The algorithm of repeatedly dividing a base 10 number by 2 has an average case time complexity of theta(n): It takes theta(n) time for the first division, and on average, you need to do only O(1) divisions.

Computing a large power of 2 with at least n digits takes theta(n log n) by repeated squaring, or theta(n^2) with simple multiplication. Performing Euclid's algorithm to compute the GCD takes an average of theta(n) steps. Although divisions take theta(n log n) time, most of the steps can be done as repeated subtractions and it takes only theta(n) time to do those. It takes O(n^2 log log n) to perform Euclid's algorithm this way. Other improvements might bring this down to theta(n^2).

Checking the last digit for divisibility by 2 or 5 before performing a more expensive calculation is good, but it only results in a constant factor improvement. Applying the original algorithm after this still takes theta(n) steps on average.

Checking the last d digits for divisibility by 2^d or 5^d takes O(d^2) time, O(d log d) with the FFT. It is very likely that we only need to do this when d is small. The fraction of n-digit numbers divisible by 2^d is 1/2^d. So, the average time spent on these checks is O(sum(d^2 / 2^d)) and that sum is bounded independent of n, so it takes theta(1) time on average.
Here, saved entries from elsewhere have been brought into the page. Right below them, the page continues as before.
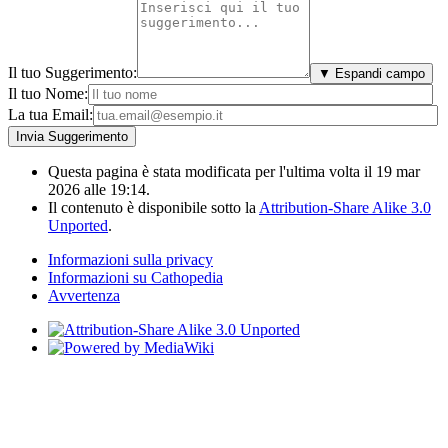
Il tuo Suggerimento:
▼ Espandi campo
Il tuo Nome:
La tua Email:
Questa pagina è stata modificata per l'ultima volta il 19 mar
2026 alle 19:14.
Il contenuto è disponibile sotto la
Attribution-Share Alike 3.0
Unported
.
Informazioni sulla privacy
Informazioni su Cathopedia
Avvertenza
When you use the last digits to check for divisibility, you usually don't have to do any operations on close to n digits.

Answer 4

depends on whether you're starting with a native binary number or some bigint string -

• chopping off very long chains of trailing edge zeros in bigint strings are a lot easier than trying to extract powers of 2 and 5 separately - e.g. 23456789 x 10^66

  23456789000000000000000000000000000000000000000000000000000000000000000000
  

This particular integer, on the surface, is 244-bits in total, requiring a 177-bit-wide mantissa (178-bit precision minus 1-bit implicit) to handle it losslessly, so even newer data types such as uint128 types won't suffice :

11010100011010101100101010010000110000101000100001000110100101
01011011111101001110100110111100001001010000110111110101101101
01001000011001110110010011010100001001101000010000110100000000
0000000000000000000000000000000000000000000000000000000000

The sequential approach is to spend 132 loop cycles in a bigint package to get them out ::

   129  63 2932098625
   130  64 586419725
   131  65 117283945
   132  66 23456789
   133  2^66 x
               5^66 x
                      23456789

But once you can quickly realize there's a chain of 66 trailing zeros, the bigint package becomes fully optional, since the residual digits is less than 24.5-bits in total width:

2^66
5^66
23456789

Answer 5

I think your algorithm will be the fastest. But I have a couple of suggestions.

One alternative is based on the greatest common divisor. Take the gcd of your input number with the smallest power of 2 greater than your input number; that will give you all the factors of 2. Divide by the gcd, then repeat the same operation with 5; that will give you all the factors of 5. Divide again by the gcd, and the remainder tells you if there are any other factors.

Another alternative is based on binary search. Split the binary representation of your input number in half; if the right half is 0, move left, otherwise move right. Once you have the factors of 2, divide, then apply the same algorithm on the remainder using powers of 5.

I'll leave it to you to implement and time these algorithms. But my gut feeling is that repeated division will be hard to beat.

I just read your comment that your input number is stored in base 10. In that case, divide repeatedly by 10 as long as the remainder is 0; that gives factors of both 2 and 5. Then apply your algorithm on the reduced number.